If I remember correctly she started out as a social media consultant so Edgar
was obviously a good fit. How much do you want to make Yala a winner? I think
doing so would mean drinking the social media marketing kool aid. If you don't
already, you should start by following Gary Vaynerchuk.

You're asking how to market your company in the digital age..considering the
company you founded my guess would be you already know the answer. Your blog
is active but I couldn't find a link for it on your home page. Maybe you
should consider directing traffic there and hosting it on Medium.

The first thing I noticed while comparing your blog to MeetEdgar's is that
theirs seems a lot more targeted.
[https://blog.yalabot.com/](https://blog.yalabot.com/)
[http://blog.meetedgar.com/](http://blog.meetedgar.com/) While it's awesome
that you're appealing to the tech crowd, maybe you should center your content
around giving social media marketing advice (Gary Vaynerchuk will make this
easier). Vaynermedia also has an office at the Transbay WeWork in Sf. I've met
the copywriter that works there. I don't think it would hurt to reach out to
people like that and ask for advice.

Personally I found out about MeetEdgar from the The TropicalMBA and
EmpireFlippers podcasts. I could see you being featured on CodeNewbie. "The
Hackathon Startup" \- or something - in the theme of how she typically names
her episodes.

I'd say you should also try to be featured on Startups For the Rest of Us but
after googling I see Laura's already been there. I'd try anyway.

Some random tips on this:

1\. When I was listening to Gary Vee's last audiobook I remember him talking
about a time a Sony exec or something gave him advice.
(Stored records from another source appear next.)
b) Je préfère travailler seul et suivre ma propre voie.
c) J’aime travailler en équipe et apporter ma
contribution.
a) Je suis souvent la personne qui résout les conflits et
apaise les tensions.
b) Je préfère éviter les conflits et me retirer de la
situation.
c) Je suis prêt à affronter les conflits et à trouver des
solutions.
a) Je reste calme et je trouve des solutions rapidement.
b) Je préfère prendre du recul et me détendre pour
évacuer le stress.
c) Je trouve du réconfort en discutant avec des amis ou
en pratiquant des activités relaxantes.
He said, basically
'don't take a tv interview unless your record is about to come out' (I'm
butchering it). Basically, if you decide to content market in the form of
being featured on podcasts then wait until you've made some more progress with
Kala, when you're excited and rife with ideas.
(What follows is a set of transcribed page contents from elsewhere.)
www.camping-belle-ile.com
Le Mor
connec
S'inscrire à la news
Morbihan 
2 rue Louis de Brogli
2\. I was watching a Sophia Amoruso interview last night
([https://www.youtube.com/watch?v=S4w_v4PCvMg](https://www.youtube.com/watch?v=S4w_v4PCvMg))
and she was giving her tips on dealing with media and she basically said to
have an assistant send the intro and hinted at using a fake email if you don't
really have an assistant. She's built a successful company and her first book
sold 200,000 copies, so take it from her.

------
csallen
Congrats! Now comes the hard part. Launch is a huge event, but it's typically
difficult to get that level of press in the following months. You'll mostly
have to grow on your own.

The holy grail is massive, sustained, free word-of-mouth growth. You mentioned
achieving product-market fit? That's usually what it looks like: You've
identified a group of people who have a valuable problem, your product does a
badass job solving it for them, your marketing appeals to these people
specifically, and they are talking to each other about your product with
enthusiasm.

There are lots of examples on my website
([https://IndieHackers.com](https://IndieHackers.com)) that showcase how
various businesses have reached this point, so you might want to take a look
there. Here are a few suggestions that I've distilled from these interviews:

\- Hang out on relevant message boards and forums, and offer your product to
people who sound like they might need it. (It's important to do this in a non-
spammy way, e.g. talk about other options in addition to yours, and also give
them general advice.)

\- Offer some sort of referral/affiliate program so your customers (or even
random people) can advertise for you, and you don't have to pay unless you
make sales.

\- Look for a good distribution channel. I've talked to lots of people in the
past who make almost all their sales due to exposure via the Shopify
marketplace, the Google Apps marketplace, the App Store, etc. Maybe building
integrations can help with this.

\- Direct sales is underrated. Find potential customers and email them. Go to
conferences and events where you know potential customers will be, and talk to
as many as possible.

\- Make your branding even more niche. One example is how ConvertKit went from
"email marketing" to "email marketing for authors" to "email marketing for
professional bloggers". It seems limiting, but it makes it way easier to find
target customers' communities, and it helps you spread by word of mouth since
these specific people tend to hang out together. It also gives you lots of
ideas for building the features your specific customers need, so your product
ends up being way better for them than alternatives.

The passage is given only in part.